* Setup Scrapy project using Scrapy CLI
* Review Folder Structure
* Add Spider to the Project
* Update Settings to write to json file
* Run and Validate the Project
* Exercise and Solution - Scrape Data to JSON Files

* Setting up Project using Scrapy CLI

1. Run `scrapy startproject quotes` to setup scrapy project.
2. Check whether a folder by name quotes is not created or not.

* Review Folder Structure

1. Check configuration file
2. Review `spiders` folder
3. Review `settings.py`
4. Review `pipelines.py`

* Add Spider to the Project

1. Add a program file under `quotes/quotes/spiders` folder by name quotes_spider.py
2. Review and understand the code. The code have the ability to process the quotes in all the 100 pages that are available under base url - https://www.goodreads.com/quotes

```python
import scrapy


def generate_urls(base_url):
    urls = []
    for i in range(1, 101):
        urls.append(f'{base_url}?page={i}')
    return urls

    
class QuoteSpider(scrapy.Spider):
    name = 'quotes'
    start_urls = generate_urls('https://www.goodreads.com/quotes')

    def parse(self, response):
        for quoteDetails in response.css('.quoteDetails'):
            payload = {
                'quoteText': quoteDetails.css('.quoteText::text').get(),
                'authorOrTitle': quoteDetails.css('span.authorOrTitle::text').get()
            }
            yield payload
```

* Using follow to navigate via next page

You can also develop the logic to scrape all the pages by following using next_page.

```python
import hashlib
import scrapy

    
class QuoteSpider(scrapy.Spider):
    name = 'quotes'
    start_urls = ['https://www.goodreads.com/quotes']

    def parse(self, response):
        sha = hashlib.sha256()
        for quoteDetails in response.css('.quoteDetails'):
            quote_text = quoteDetails.css('.quoteText::text').get()
            sha.update(quote_text.encode())
            payload = {
                'quoteTextHash': sha.hexdigest(),
                'quoteText': quote_text,
                'authorOrTitle': quoteDetails.css('span.authorOrTitle::text').get(),
                'authorOrTitleUrl': quoteDetails.css('a.authorOrTitle::attr(href)').get(),
                'authorOrTitleText': quoteDetails.css('a.authorOrTitle::text').get()
            }
            yield payload

        for next_page in response.css('a.next_page'):
                if response.css('a.disabled'):
                     break
                yield response.follow(next_page, self.parse)
```

* Update Settings to write to json file

1. Go to `settings.py` in scrapy project folder.
2. Append below text to the file and save it.

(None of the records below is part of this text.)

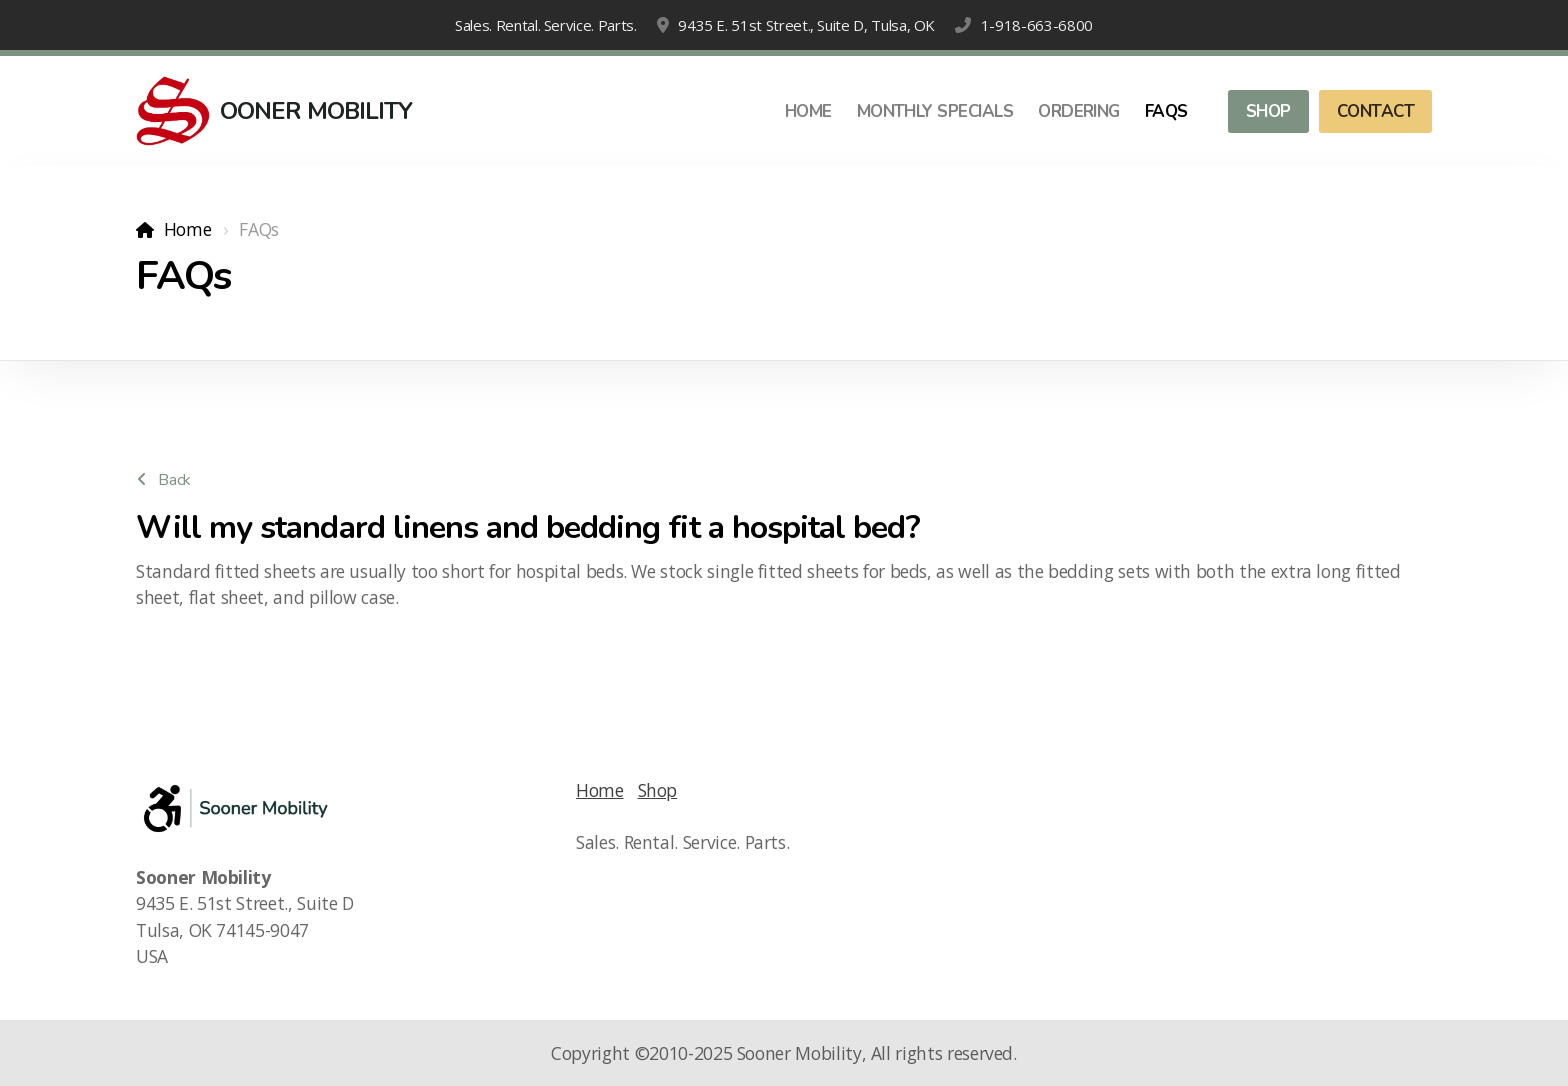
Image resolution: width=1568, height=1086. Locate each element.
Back (164, 480)
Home (188, 229)
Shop (658, 790)
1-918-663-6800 (1037, 25)
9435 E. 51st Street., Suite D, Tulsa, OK (806, 25)
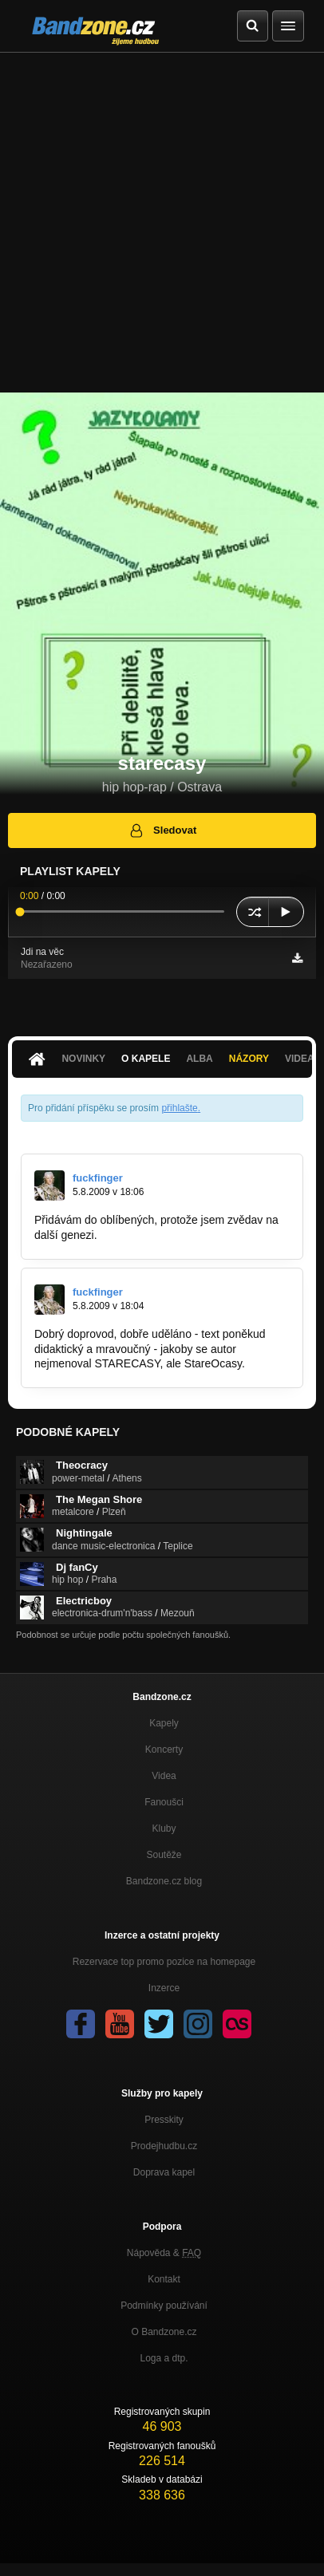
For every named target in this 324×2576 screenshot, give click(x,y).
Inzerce (164, 1988)
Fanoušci (164, 1802)
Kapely (164, 1723)
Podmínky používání (164, 2305)
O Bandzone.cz (163, 2331)
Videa (164, 1775)
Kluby (164, 1828)
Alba (199, 1058)
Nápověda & (164, 2252)
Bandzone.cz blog (164, 1881)
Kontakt (164, 2279)
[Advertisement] (162, 223)
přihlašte (179, 1108)
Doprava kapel (164, 2172)
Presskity (164, 2119)
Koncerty (164, 1749)
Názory (249, 1058)
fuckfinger (98, 1178)
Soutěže (163, 1854)
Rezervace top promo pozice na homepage (164, 1961)
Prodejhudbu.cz (164, 2146)
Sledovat (162, 830)
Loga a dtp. (164, 2358)
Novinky (83, 1058)
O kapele (145, 1058)
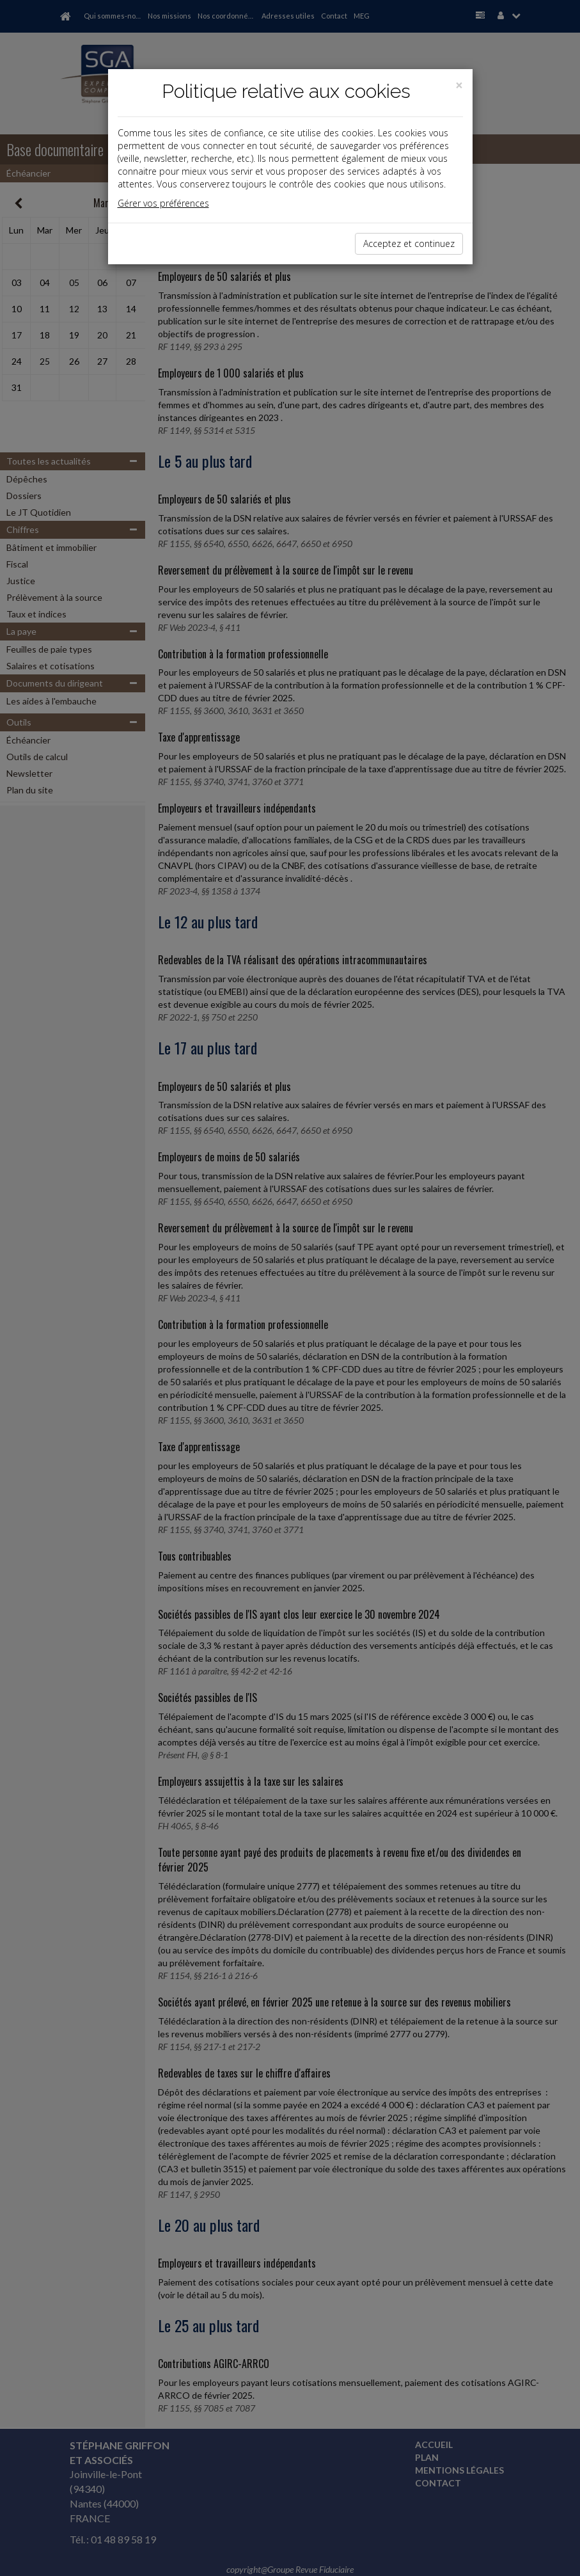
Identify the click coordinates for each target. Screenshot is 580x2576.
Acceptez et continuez (409, 243)
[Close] (459, 85)
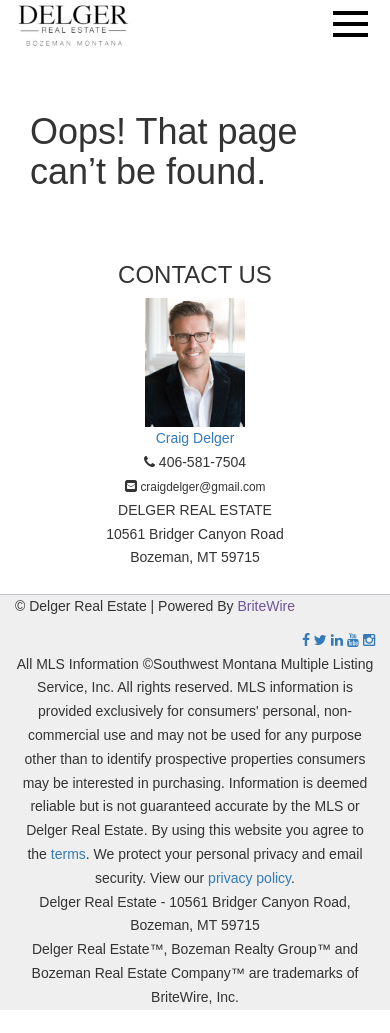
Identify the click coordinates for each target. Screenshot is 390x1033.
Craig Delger (195, 438)
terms (68, 854)
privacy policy (249, 878)
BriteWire (267, 606)
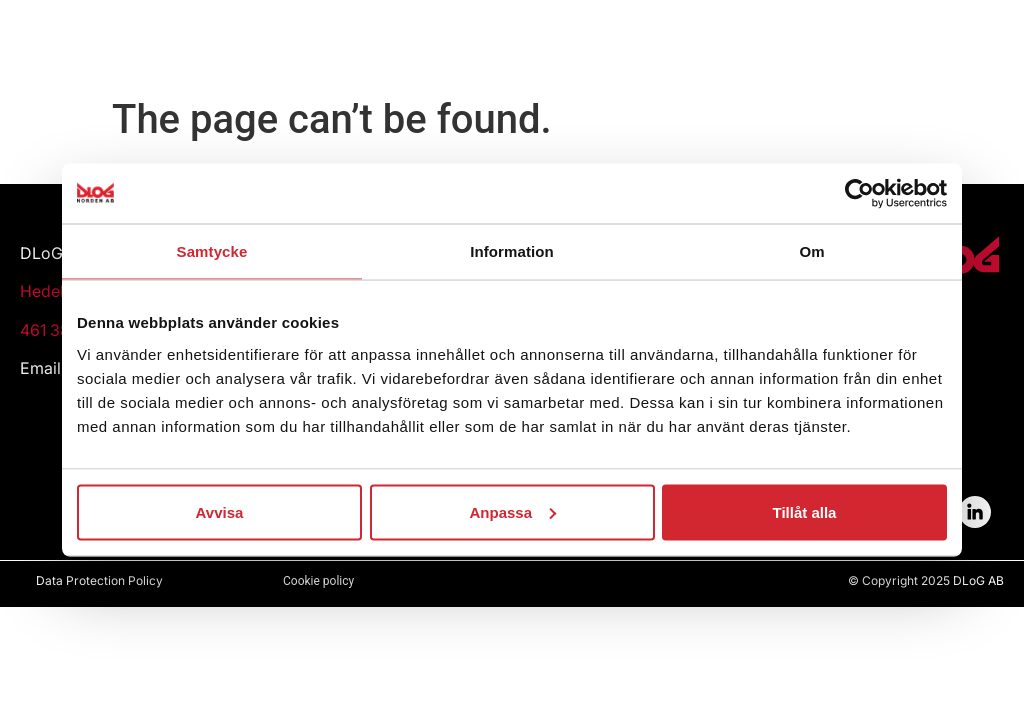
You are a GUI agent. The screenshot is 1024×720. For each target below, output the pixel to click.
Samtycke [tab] (212, 251)
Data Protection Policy (99, 580)
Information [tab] (512, 251)
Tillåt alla (805, 511)
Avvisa (220, 511)
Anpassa (512, 511)
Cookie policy (318, 581)
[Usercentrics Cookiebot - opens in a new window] (859, 194)
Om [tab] (811, 251)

You can also specify the full path for the output file.

```python
FEEDS = {
    'quotes.json': {
        'format': 'json',
        'overwrite': True
    }
}
```

* Run and Validate the Project

1. Run `scrapy crawl quotes` to run the spider in the spider project.
2. Review the data in the files.

Note: If you run the project multiple times, the file will be overwritten.

* Exercise  - Scrape Data to JSON Files

Scrape quote text, author or title, author or title url, author or title url text into JSON format.

1. Make sure to have a project by name quotes.
2. Define spider to scrape all the 100 pages.
3. Save quote text, author or title, author or title url, and author or title url text details to json file to a file by name `quotes.json`

* Solution - Scrape Data to JSON Files

Scrape quote text, author or title, author or title url, author or title url text into JSON format.

1. Make sure to have a project by name quotes.

```shell
scrapy startproject quotes
```

2. Define spider to scrape all the 100 pages.

Create a file by name quotes_spider.py in spiders folder.

3. Save quote text, author or title, author or title url, and author or title url text details to json file to a file by name `quotes.json`

Update `quotes_spider.py` with below code.

```python
import scrapy
import json


def generate_urls(base_url):
    urls = []
    for i in range(1, 101):
        urls.append(f'{base_url}?page={i}')
    return urls

    
class QuoteSpider(scrapy.Spider):
    name = 'quotes'
    start_urls = generate_urls('https://www.goodreads.com/quotes')

    def parse(self, response):
        for quoteDetails in response.css('.quoteDetails'):
            payload = {
                'quoteText': quoteDetails.css('.quoteText::text').get(),
                'authorOrTitle': quoteDetails.css('span.authorOrTitle::text').get(),
                'authorOrTitleUrl': quoteDetails.css('a.authorOrTitle::attr(href)').get(),
                'authorOrTitleText': quoteDetails.css('a.authorOrTitle::text').get()
            }
            yield payload
```

Make sure below setting is added to `settings.py`.

```python
FEEDS = {
    'quotes.json': {
        'format': 'json',
        'overwrite': True
    }
}
```

Run `scrapy crawl quotes` to add the data to `quotes.json`.